The processor 702 may be configured to execute computer-readable instructions stored in the memory 704 to cause the UE 700 to perform various functions of the present disclosure.

[0103] The memory 704 may include volatile or non-volatile memory. The memory 704 may store computer-readable, computer-executable code including instructions when executed by the processor 702 cause the UE 700 to perform various functions described herein. The code may be stored in a non-transitory computer-readable medium such the memory 704 or another type of memory. Computer-readable media includes both non- transitory computer storage media and communication media including any medium that facilitates transfer of a computer program from one place to another. A non-transitory storage medium may be any available medium that may be accessed by a general-purpose or special-purpose computer.

[0104] In some implementations, the processor 702 and the memory 704 coupled with the processor 702 may be configured to cause the UE 700 to perform one or more of the functions described herein (e.g., executing, by the processor 702, instructions stored in the memory 704). For example, the processor 702 may support wireless communication at the UE 700 in accordance with examples as disclosed herein. The UE 700 may be associated with a UAV and configured to support a means for obtaining an indication of at least one expected route for a second UE corresponding to a second UAV; obtaining information identifying at least one no-transmit zone corresponding to the expected route; and transmitting an indication of a trigger event, associated with the at least one no-transmit zone, to the second UE.

[0105] The controller 706 may manage input and output signals for the UE 700. The controller 706 may also manage peripherals not integrated into the UE 700. In some implementations, the controller 706 may utilize an operating system such as iOS®, ANDROID®, WINDOWS®, or other operating systems. In some implementations, the controller 706 may be implemented as part of the processor 702.

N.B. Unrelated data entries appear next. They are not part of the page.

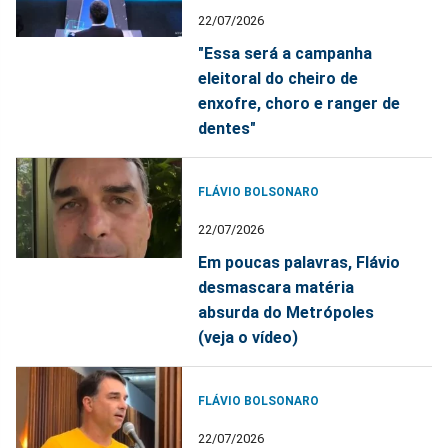
22/07/2026
"Essa será a campanha
eleitoral do cheiro de
enxofre, choro e ranger de
dentes"
FLÁVIO BOLSONARO
22/07/2026
Em poucas palavras, Flávio
desmascara matéria
absurda do Metrópoles
(veja o vídeo)
FLÁVIO BOLSONARO
22/07/2026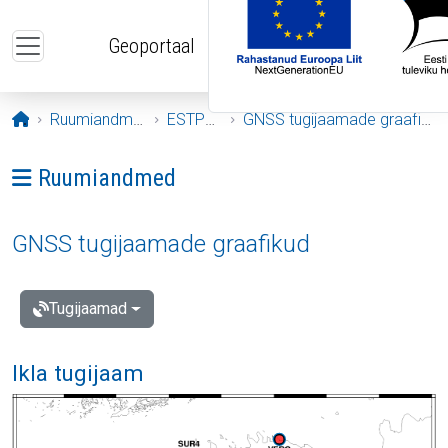
Liigu edasi põhisisu juurde
Geoportaal
Avaleht
Ruumiandmed
ESTPOS
GNSS tugijaamade graafikud
Ava menüü: Ruumiandmed
Ruumiandmed
GNSS tugijaamade graafikud
Tugijaamad
Ikla tugijaam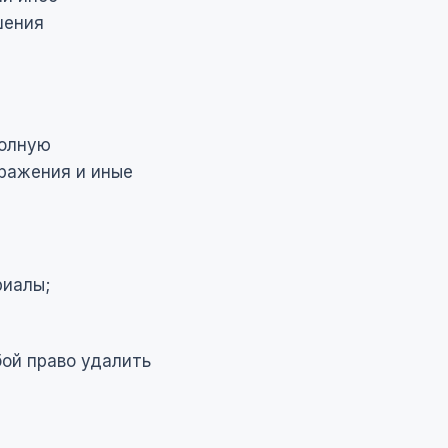
шения
полную
ражения и иные
риалы;
бой право удалить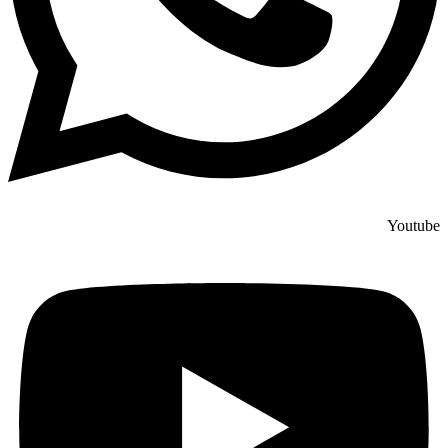
Youtube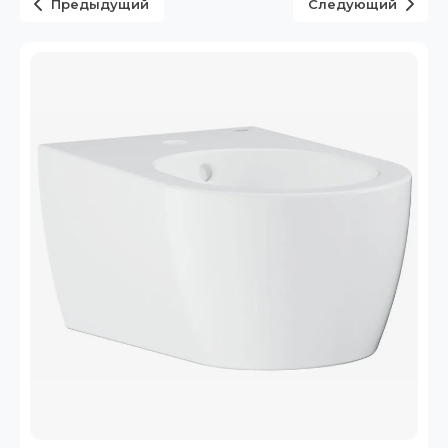
Предыдущий
Следующий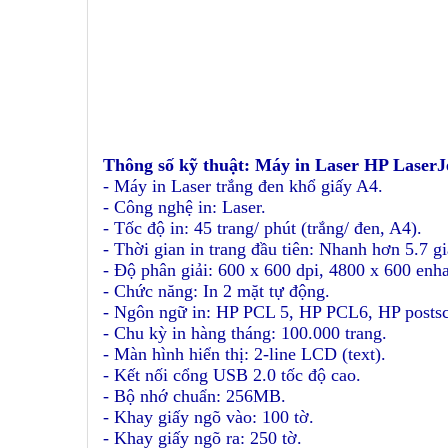
Thông số kỹ thuật: Máy in Laser HP Laser
- Máy in Laser trắng đen khổ giấy A4.
- Công nghệ in: Laser.
- Tốc độ in: 45 trang/ phút (trắng/ đen, A4).
- Thời gian in trang đầu tiên: Nhanh hơn 5.7 gi
- Độ phân giải: 600 x 600 dpi, 4800 x 600 enh
- Chức năng: In 2 mặt tự động.
- Ngôn ngữ in: HP PCL 5, HP PCL6, HP postscr
- Chu kỳ in hàng tháng: 100.000 trang.
- Màn hình hiển thị: 2-line LCD (text).
- Kết nối cổng USB 2.0 tốc độ cao.
- Bộ nhớ chuẩn: 256MB.
- Khay giấy ngõ vào: 100 tờ.
- Khay giấy ngõ ra: 250 tờ.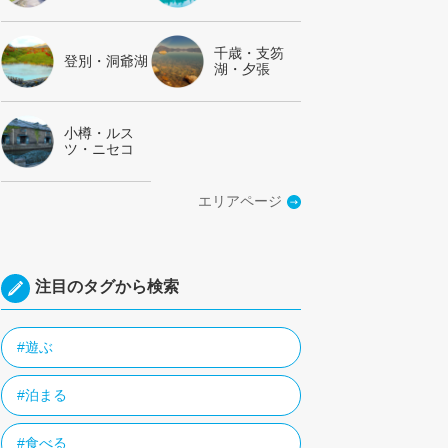
千歳・支笏
登別・洞爺湖
湖・夕張
小樽・ルス
ツ・ニセコ
エリアページ
注目のタグから検索
#遊ぶ
#泊まる
#食べる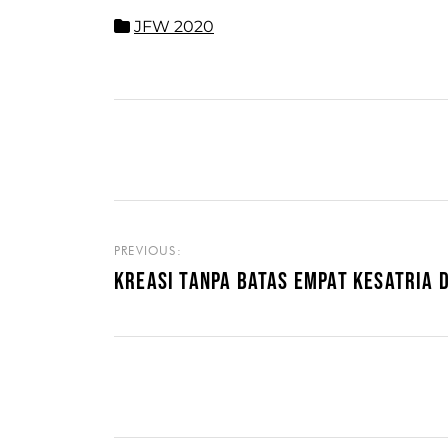
JFW 2020
PREVIOUS:
KREASI TANPA BATAS EMPAT KESATRIA 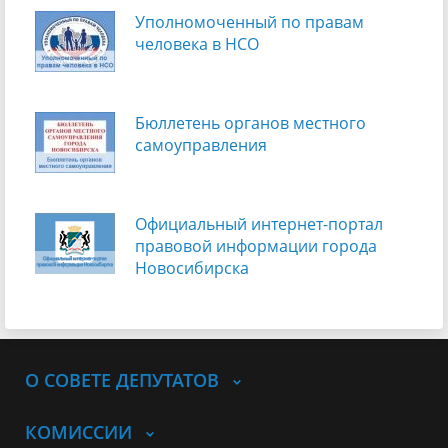
Уполномоченный по правам
человека в НСО
Бюллетень органов местного
самоуправления
Официальный интернет-портал
правовой информации города
Новосибирска
О СОВЕТЕ ДЕПУТАТОВ
КОМИССИИ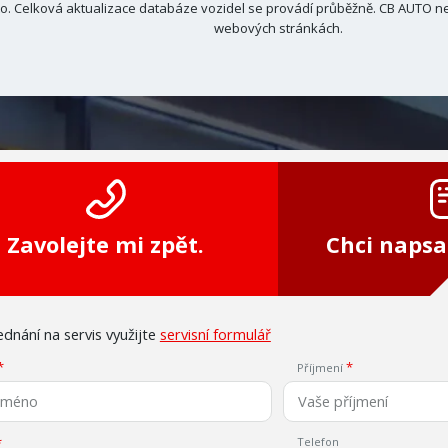
. Celková aktualizace databáze vozidel se provádí průběžně. CB AUTO ne
webových stránkách.
Zavolejte mi zpět.
Chci napsa
dnání na servis využijte
servisní formulář
Příjmení
Telefon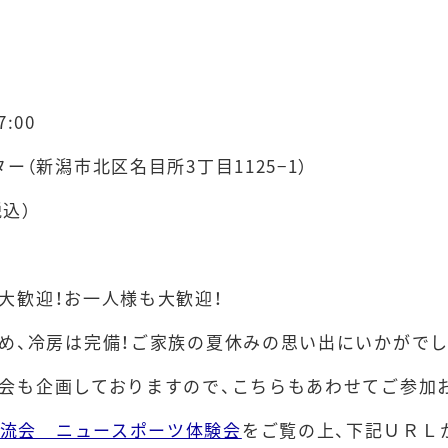
7:00
ター（新潟市北区名目所
3
丁目
1125
−
1
）
税込）
大歓迎！お一人様も大歓迎！
め、冷房は完備！ご家族の夏休みの思い出にいかがでし
会も企画しておりますので、こちらもあわせてご参加
流会 ニュースポーツ体験会
をご覧の上、下記ＵＲＬ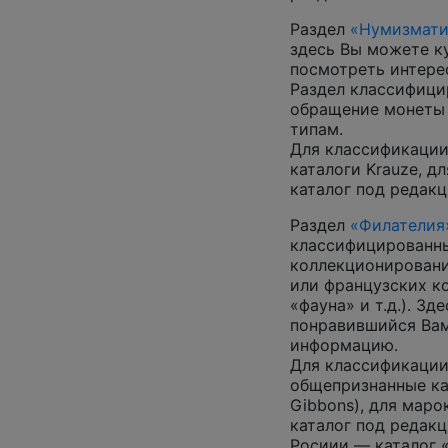
Раздел
«Нумизмати
здесь Вы можете к
посмотреть интер
Раздел классифици
обращение монеты 
типам.
Для классификации
каталоги Krauze, д
каталог под редакц
Раздел
«Филателия
классифицированны
коллекционировани
или французских к
«фауна» и т.д.). З
понравившийся Вам
информацию.
Для классификации
общепризнанные ката
Gibbons), для маро
каталог под редакц
Росиии — каталог 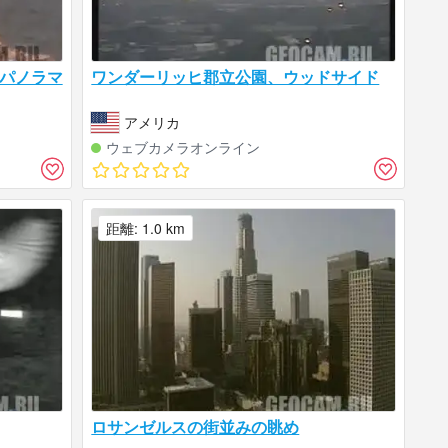
パノラマ
ワンダーリッヒ郡立公園、ウッドサイド
アメリカ
ウェブカメラオンライン
距離: 1.0 km
ロサンゼルスの街並みの眺め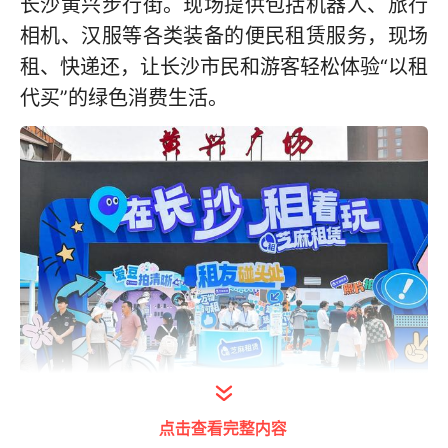
长沙黄兴步行街。现场提供包括机器人、旅行
相机、汉服等各类装备的便民租赁服务，现场
租、快递还，让长沙市民和游客轻松体验“以租
代买”的绿色消费生活。
点击查看完整内容
至5月5日，长沙市民和游客上支付宝搜索“租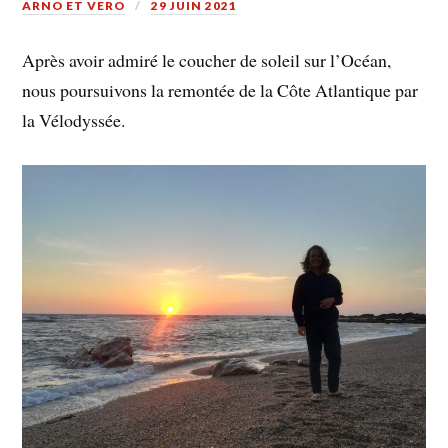
ARNO ET VERO
29 JUIN 2021
Après avoir admiré le coucher de soleil sur l’Océan,
nous poursuivons la remontée de la Côte Atlantique par
la Vélodyssée.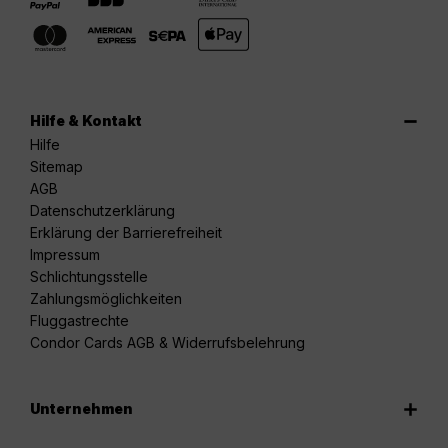
Hilfe & Kontakt
Hilfe
Sitemap
AGB
Datenschutzerklärung
Erklärung der Barrierefreiheit
Impressum
Schlichtungsstelle
Zahlungsmöglichkeiten
Fluggastrechte
Condor Cards AGB & Widerrufsbelehrung
Unternehmen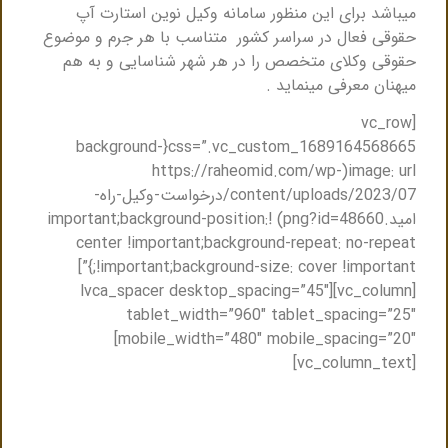
میباشد برای این منظور سامانه وکیل نوین استارت آپ
حقوقی فعال در سراسر کشور متناسب با هر جرم و موضوع
حقوقی وکلای متخصص را در هر شهر شناسایی و به هم
میهنان معرفی مینماید .
[vc_row
css=”.vc_custom_1689164568665{background-
image: url(https://raheomid.com/wp-
content/uploads/2023/07/درخواست-وکیل-راه-
امید.png?id=48660) !important;background-position:
center !important;background-repeat: no-repeat
!important;background-size: cover !important;}”]
[vc_column][lvca_spacer desktop_spacing=”45″
tablet_width=”960″ tablet_spacing=”25″
mobile_width=”480″ mobile_spacing=”20″]
[vc_column_text]
مشاوره حضوری و یا مشاوره تلفنی با وکیل
متخصص در اردبیل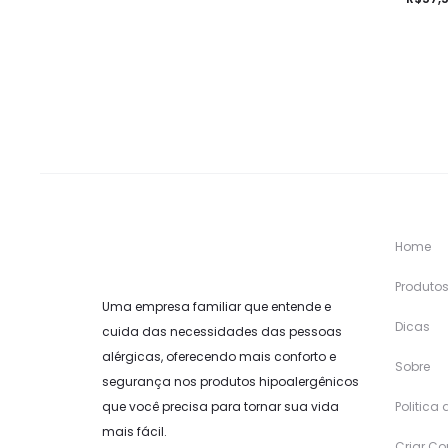
Home
Produto
Uma empresa familiar que entende e
Dicas
cuida das necessidades das pessoas
alérgicas, oferecendo mais conforto e
Sobre
segurança nos produtos hipoalergênicos
que você precisa para tornar sua vida
Politica
mais fácil.
Criar Co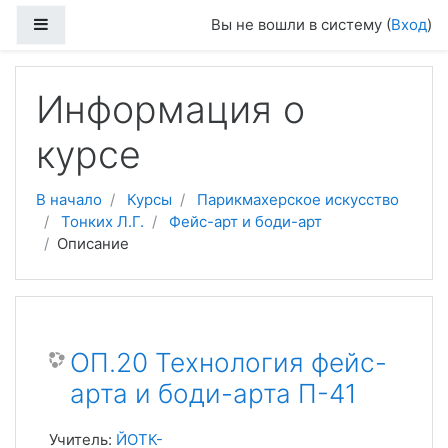
Боковая панель
Вы не вошли в систему (
Вход
)
Перейти к основному содержанию
Информация о
курсе
В начало
Курсы
Парикмахерское искусство
Тонких Л.Г.
Фейс-арт и боди-арт
Описание
ОП.20 Технология фейс-
арта и боди-арта П-41
Учитель:
ЙОТК-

[0106] In some implementations, the UE 700 may include at least one transceiver 708. In some other implementations, the UE 700 may have more than one transceiver 708. The transceiver 708 may represent a wireless transceiver. The transceiver 708 may include one or more receiver chains 710, one or more transmitter chains 712, or a combination thereof.

[0107] A receiver chain 710 may be configured to receive signals (e.g., control information, data, packets) over a wireless medium. For example, the receiver chain 710 may include one or more antennas for receive the signal over the air or wireless medium. The receiver chain 710 may include at least one amplifier (e.g., a low-noise amplifier (LNA)) configured to amplify the received signal. The receiver chain 710 may include at least one demodulator configured to demodulate the receive signal and obtain the transmitted data by reversing the modulation technique applied during transmission of the signal. The receiver chain 710 may include at least one decoder for decoding the processing the demodulated signal to receive the transmitted data. [0108] A transmitter chain 712 may be configured to generate and transmit signals (e.g., control information, data, packets). The transmitter chain 712 may include at least one modulator for modulating data onto a carrier signal, preparing the signal for transmission over a wireless medium. The at least one modulator may be configured to support one or more techniques such as amplitude modulation (AM), frequency modulation (FM), or digital modulation schemes like phase-shift keying (PSK) or quadrature amplitude modulation (QAM). The transmitter chain 712 may also include at least one power amplifier configured to amplify the modulated signal to an appropriate power level suitable for transmission over the wireless medium. The transmitter chain 712 may also include one or more antennas for transmitting the amplified signal into the air or wireless medium.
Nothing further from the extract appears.